Pay for Performance in Pain Medicine

Alexander A. Hannenberg, M.D.
Vice-President for Professional Affairs

Douglas G. Merrill, M.D.
Committee on Pain Medicine.


“Pay for performance” (P4P) programs propose to link rates of reimbursement to achievement of specific indicators of quality care. This initiative grew out of several Institute of Medicine (IOM) reports and the care improvement paradigms embraced by the Leapfrog Group and others, which proponents believe will improve quality of care.1 They also hope to save the U.S. health care system money, as P4P should reward efficiency and substitute quality-based payment for volume-driven payment.2 Private payers have embraced P4P and already divert large amounts of money to quality programs. The Integrated Healthcare Association (IHA) began its P4P program in 2001.3 Other payers have initiated “pay for participation” programs in which practitioners and facilities can gain reimbursement by simply sharing outcome data rather than by hitting a particular quality “mark.”4

The government is set to fully invest in P4P; in 2005, a bill was filed in the U.S. Senate that proposed redirection of 2 percent of all physician payments to a subset of physicians achieving quality reporting targets (S.1392, 109th Congress). The use of performance-incentive dollars by private health plans also are expanding in both magnitude and the range of physician groups targeted. For example a Massachusetts Blue Cross/Blue Shield plan earmarked $33 million in incentive payments in 2004, with about $5 million directed toward specialist physicians. In 2006, those figures had ballooned to almost $190 million total, with $54 million for specialists (Boston Globe, May 10, 2006).
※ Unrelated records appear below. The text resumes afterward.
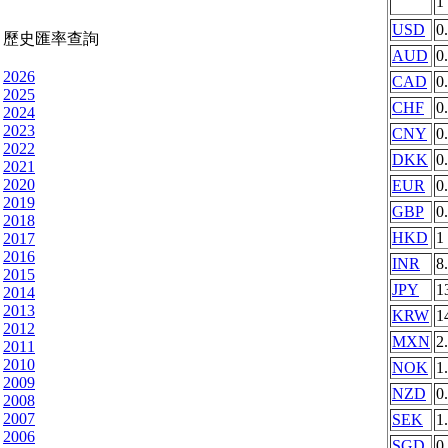
1
USD
0
歷史匯率查詢
AUD
0
2026
CAD
0
2025
CHF
0
2024
2023
CNY
0
2022
DKK
0
2021
2020
EUR
0
2019
GBP
0
2018
HKD
1
2017
2016
INR
8
2015
JPY
1
2014
2013
KRW
1
2012
MXN
2
2011
2010
NOK
1
2009
NZD
0
2008
2007
SEK
1
2006
SGD
0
It is clear that physicians must take these efforts seriously and participate in the determination of how such programs will be structured and which metrics are to be used to “measure” the quality and determine payments. The Centers for Medicare & Medicaid Services (CMS) has invited specialty societies to provide recommendations for appropriate measures of quality to be used in the production of P4P programs. The American Medical Association (AMA) has invested more than $5 million on development of 140 measures that are expected to be ready for use by the end of 2006.5 Measures for P4P can be outcome, process or structural measures.
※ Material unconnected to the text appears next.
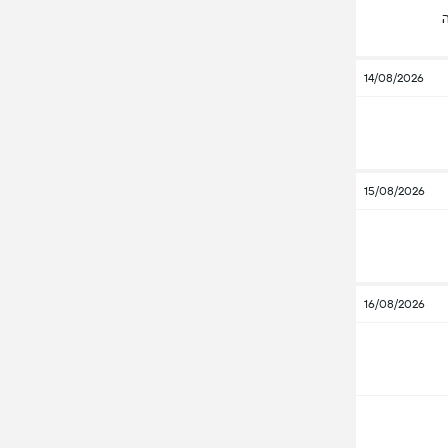
14/08/2026
15/08/2026
16/08/2026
What Is an Acceptable Metric for a P4P Program?

The types of measures advocated for use in P4P programs should generally meet the following 10 criteria:6

1. High volume — the diagnoses involved must be relatively common.

2. Gravity — the conditions that are to be affected must be significant.

3. Evidence-based — process and structural measures may rest upon empirical evidence, but outcome measures require the more rigorous test of randomized, controlled trials in the peer-reviewed literature.

4. Gap — there must be evidence that a significant difference exists between the current practice and the best practice.

5. Probability — there must be likelihood that the intervention being promulgated will improve the outcomes as desired.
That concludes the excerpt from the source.